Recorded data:
#####
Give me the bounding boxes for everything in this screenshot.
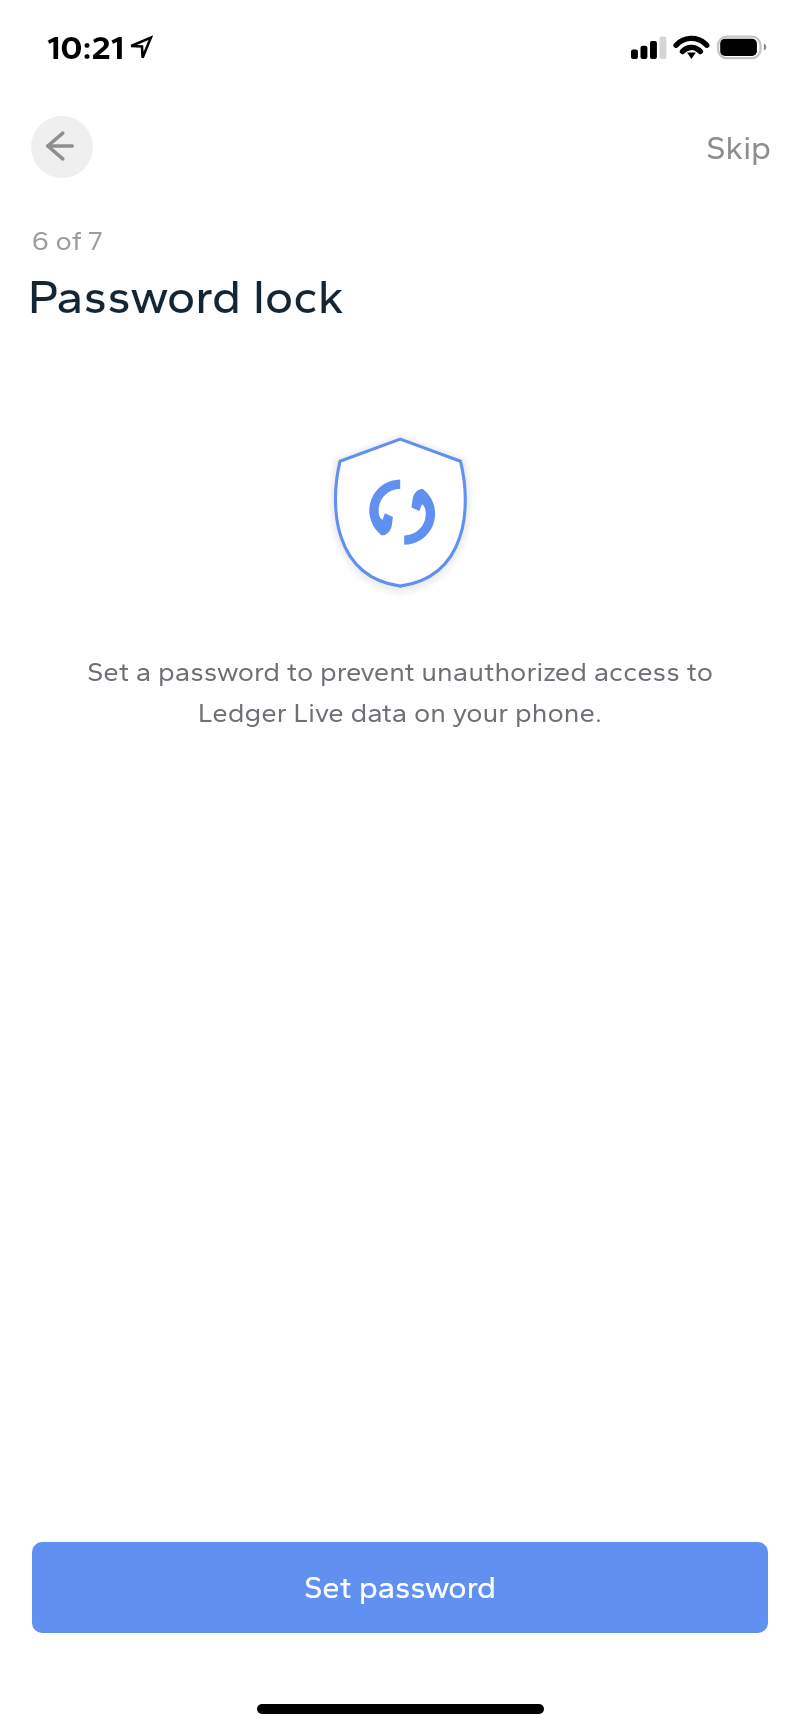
staticText: 6 of 7 (32, 224, 103, 257)
staticText: Skip (706, 128, 772, 168)
button[interactable]: Back (31, 116, 93, 178)
staticText: Password lock (28, 267, 344, 325)
button[interactable]: Skip (686, 122, 800, 174)
button[interactable]: Set password (32, 1542, 768, 1633)
staticText: 10:21 (47, 27, 125, 68)
staticText: Set password (304, 1569, 496, 1606)
staticText: Set a password to prevent unauthorized a… (80, 655, 720, 729)
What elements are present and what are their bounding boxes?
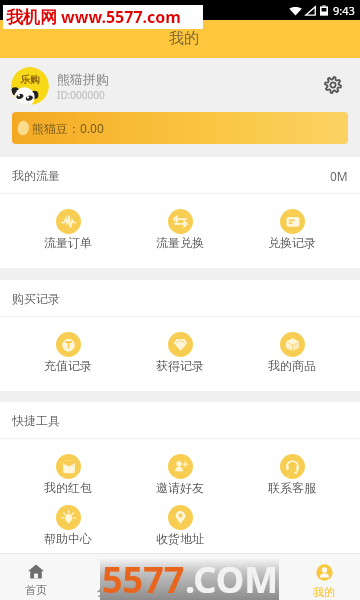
staticText: 流量兑换 — [156, 235, 204, 250]
staticText: 熊猫豆：0.00 — [32, 120, 104, 136]
staticText: 邀请好友 — [156, 480, 204, 495]
button[interactable]: 流量订单 — [12, 194, 124, 250]
staticText: 9:43 — [333, 3, 355, 18]
button[interactable]: 我的 — [288, 554, 360, 600]
staticText: 我的 — [313, 585, 335, 599]
button[interactable]: 收货地址 — [124, 490, 236, 546]
staticText: 熊猫拼购 — [57, 71, 109, 87]
staticText: 收货地址 — [156, 531, 204, 546]
button[interactable]: 拼团 — [144, 554, 216, 600]
staticText: 我机网 — [6, 7, 57, 28]
button[interactable]: 充值记录 — [12, 317, 124, 373]
staticText: 兑换记录 — [268, 235, 316, 250]
staticText: 获得记录 — [156, 358, 204, 373]
staticText: 联系客服 — [268, 480, 316, 495]
staticText: www.5577.com — [61, 6, 181, 28]
staticText: .COM — [185, 555, 279, 596]
staticText: 乐购 — [20, 73, 40, 86]
staticText: 分类 — [97, 585, 119, 599]
staticText: ID:000000 — [57, 88, 105, 102]
button[interactable]: 购物车 — [216, 554, 288, 600]
staticText: 购买记录 — [12, 291, 60, 306]
staticText: 我的 — [169, 29, 199, 48]
button[interactable]: 帮助中心 — [12, 490, 124, 546]
staticText: 首页 — [25, 583, 47, 597]
staticText: 我的红包 — [44, 480, 92, 495]
staticText: 0M — [330, 168, 348, 184]
button[interactable]: 流量兑换 — [124, 194, 236, 250]
button[interactable]: 联系客服 — [236, 439, 348, 495]
button[interactable]: 我的商品 — [236, 317, 348, 373]
staticText: 我的商品 — [268, 358, 316, 373]
staticText: 我的流量 — [12, 168, 60, 183]
button[interactable]: 获得记录 — [124, 317, 236, 373]
button[interactable]: Settings — [322, 74, 344, 96]
button[interactable]: 邀请好友 — [124, 439, 236, 495]
staticText: 拼团 — [169, 585, 191, 599]
button[interactable]: 乐购 — [11, 67, 49, 105]
button[interactable]: 我的红包 — [12, 439, 124, 495]
staticText: 帮助中心 — [44, 531, 92, 546]
staticText: 流量订单 — [44, 235, 92, 250]
staticText: 快捷工具 — [12, 413, 60, 428]
button[interactable]: 分类 — [72, 554, 144, 600]
button[interactable]: 兑换记录 — [236, 194, 348, 250]
button[interactable]: 首页 — [0, 554, 72, 600]
button[interactable]: 熊猫豆：0.00 — [12, 112, 348, 144]
staticText: 充值记录 — [44, 358, 92, 373]
staticText: 购物车 — [236, 585, 269, 599]
staticText: 5577 — [102, 555, 185, 596]
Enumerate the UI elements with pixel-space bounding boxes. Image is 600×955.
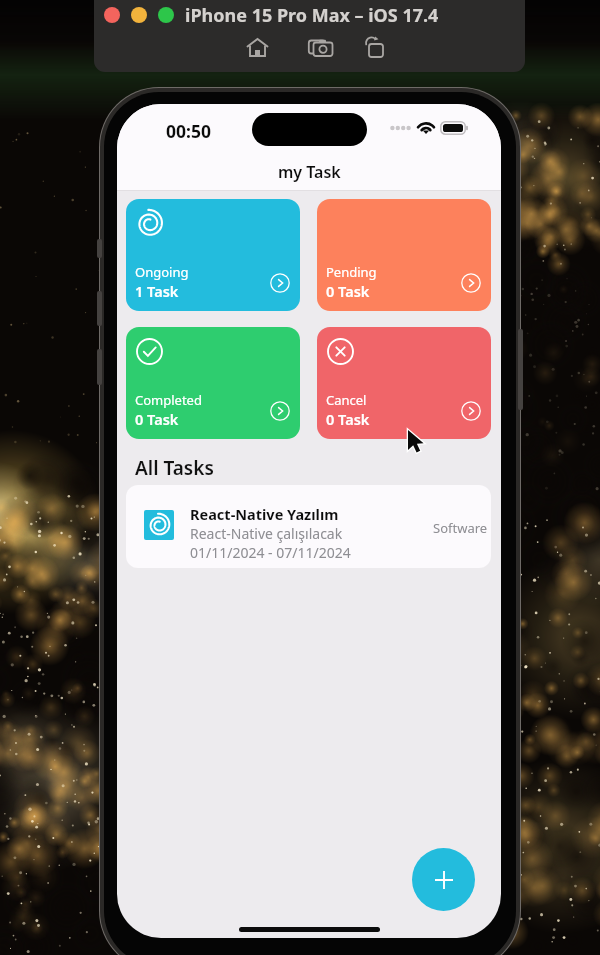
#####
PROMPT:
Show the lines where the word "收货地址" appears in the entries.

ANSWER BELOW:
button[interactable]: 收货地址 — [124, 490, 236, 546]
staticText: 收货地址 — [156, 531, 204, 546]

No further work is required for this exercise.